▶ _EXERCISE DIRECTIONS_
The result should be an exact copy of the entries that follow, with no pictures included.

Saved entries
==========
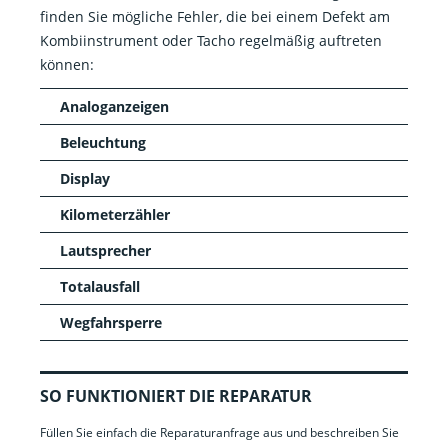
finden Sie mögliche Fehler, die bei einem Defekt am
Kombiinstrument oder Tacho regelmäßig auftreten
können:
Analoganzeigen
Beleuchtung
Display
Kilometerzähler
Lautsprecher
Totalausfall
Wegfahrsperre
SO FUNKTIONIERT DIE REPARATUR
Füllen Sie einfach die Reparaturanfrage aus und beschreiben Sie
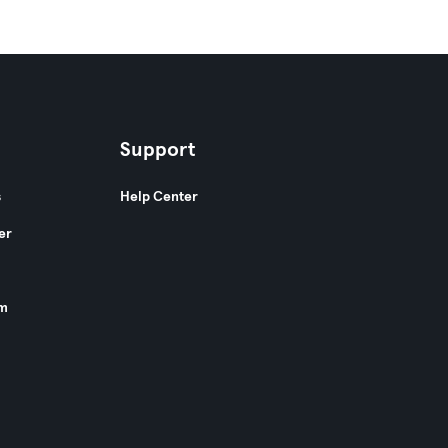
Support
s
Help Center
er
am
==========
▶ _RESPONSE TO THIS EXERCISE_
finden Sie mögliche Fehler, die bei einem Defekt am
Kombiinstrument oder Tacho regelmäßig auftreten
können:
Analoganzeigen
Beleuchtung
Display
Kilometerzähler
Lautsprecher
Totalausfall
Wegfahrsperre
SO FUNKTIONIERT DIE REPARATUR
Füllen Sie einfach die Reparaturanfrage aus und beschreiben Sie
Support
s
Help Center
er
am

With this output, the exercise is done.